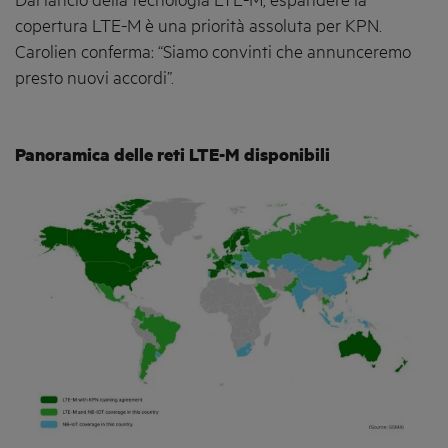
Dal lancio della tecnologia LTE-M, espandere la
copertura LTE-M è una priorità assoluta per KPN.
Carolien conferma: “Siamo convinti che annunceremo
presto nuovi accordi”.
Panoramica delle reti LTE-M disponibili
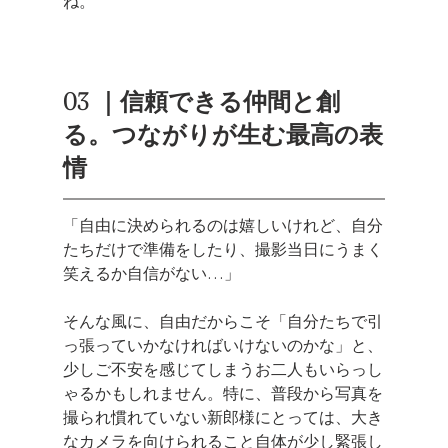
ね。
03  ｜信頼できる仲間と創
る。つながりが生む最高の表
情
「自由に決められるのは嬉しいけれど、自分
たちだけで準備をしたり、撮影当日にうまく
笑えるか自信がない…」
そんな風に、自由だからこそ「自分たちで引
っ張っていかなければいけないのかな」と、
少しご不安を感じてしまうお二人もいらっし
ゃるかもしれません。特に、普段から写真を
撮られ慣れていない新郎様にとっては、大き
なカメラを向けられること自体が少し緊張し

:: Exercise requirements ::
Would you retype all the lines shown above, exactly as written and without any picture?

:: Exercise solution ::
Dal lancio della tecnologia LTE-M, espandere la
copertura LTE-M è una priorità assoluta per KPN.
Carolien conferma: “Siamo convinti che annunceremo
presto nuovi accordi”.
Panoramica delle reti LTE-M disponibili
ね。
03  ｜信頼できる仲間と創
る。つながりが生む最高の表
情
「自由に決められるのは嬉しいけれど、自分
たちだけで準備をしたり、撮影当日にうまく
笑えるか自信がない…」
そんな風に、自由だからこそ「自分たちで引
っ張っていかなければいけないのかな」と、
少しご不安を感じてしまうお二人もいらっし
ゃるかもしれません。特に、普段から写真を
撮られ慣れていない新郎様にとっては、大き
なカメラを向けられること自体が少し緊張し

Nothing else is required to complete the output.